Я буду ждать вас в обычный час в любой день, когда бы вы ни пришли, говорил профессор. «Обычным» этот час стал тринадцать лет назад. В половине девятого утра, после того как со стола убирали завтрак, он хотел видеть у себя своего ученика, «гордого Диона»[25], как он его называл.
Однако в этом коротком письме, где профессор вызывал его к себе в обычный час, как только пути снова приведут его в Виндобону[26], вместо привычного «мой милый гордый Дион» впервые стояло сухое и далекое: «Дорогой Денис Фабер».
Значит, старый Штеттен злился.
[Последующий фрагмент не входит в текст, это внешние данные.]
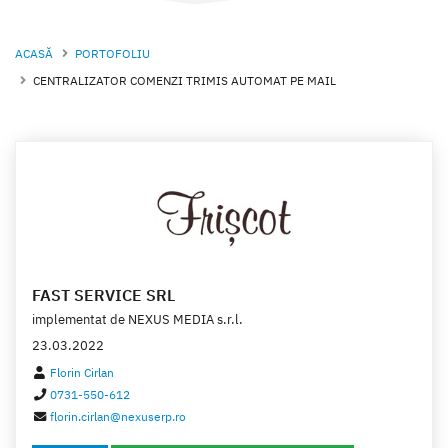
ACASĂ
PORTOFOLIU
CENTRALIZATOR COMENZI TRIMIS AUTOMAT PE MAIL
FAST SERVICE SRL
implementat de
NEXUS MEDIA s.r.l.
23.03.2022
Florin Cirlan
0731-550-612
florin.cirlan@nexuserp.ro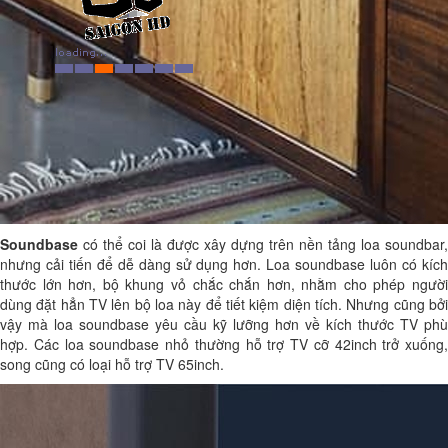
Soundbase
có thể coi là được xây dựng trên nền tảng loa soundbar,
nhưng cải tiến để dễ dàng sử dụng hơn. Loa soundbase luôn có kích
thước lớn hơn, bộ khung vỏ chắc chắn hơn, nhằm cho phép người
dùng đặt hẳn TV lên bộ loa này để tiết kiệm diện tích. Nhưng cũng bởi
vậy mà loa soundbase yêu cầu kỹ lưỡng hơn về kích thước TV phù
hợp. Các loa soundbase nhỏ thường hỗ trợ TV cỡ 42inch trở xuống,
song cũng có loại hỗ trợ TV 65inch.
И все же в обычный час он, вероятно, снова приветствует его словами: «Я чувствовал, что вы сегодня придете». Профессор не лгал, он действительно ожидал его каждый день.
Было еще очень рано; Дойно пообещал себе, что на этот раз биографической прогулки не будет, что камни мостовых не превратятся в памятники истекших лет, что углы улиц, скамейки в парке и трамвайные остановки не станут началом бесконечной цепочки воспоминаний, которыми сковывает человека его прошлое.
Неужели в городе с тех пор ничего не изменилось? Увы, нет — и слава богу! Вена останется Веной, как по-прежнему распевают завсегдатаи винных погребков, и ведь она действительно все та же, эта чертова Вена. Но была и другая, которую Дойно любил. И говорить об этом боялся — так велика была его любовь к ней.
Профессор Штеттен был частью той, другой Вены — как Венский лес, как церковь миноритов, как площадь императора Иосифа и рабочие районы за зеленым поясом. «Если старик умрет, умрет и частица той Вены, которая живет в моей душе».
Теперь этот худенький, небольшого роста человек с выкрашенной в черный цвет сединой, огромными усами и маленькими глазками, детская голубизна которых придавала самым ироничным его высказываниям безобидный оттенок, историк и философ барон фон Штеттен больше не интересовал горожан, однако были времена, когда каждое публично сказанное им слово вызывало скандал — даже если и в самом деле было безобидным, служа лишь введением к последующей речи или извинением по поводу предыдущих высказываний.
Второй сын в чрезвычайно приличной и добропорядочно-незаметной семье крупного чиновника из старого дворянского рода в начале своей академической карьеры — а было это еще в конце прошлого века — казался всем эдаким умником-недотепой. Однако вскоре выяснилось, что он отнюдь не по наивности задает свои провокационные вопросы и высмеивает освященные традицией взгляды и институты, даже издевается над ними, что он отнюдь не по глупости нападает и на противную сторону — на приверженцев обновленческих реформ. Он бросает вызов всем и вся просто потому, что это доставляет ему удовольствие, говорили одни; потому, что хочет выделиться и прикрыть тем самым свою научную несостоятельность или лень, а заодно привлечь побольше публики, считали другие его коллеги. К ним присоединялось большинство остальных, когда нужно было голосовать против избрания его деканом.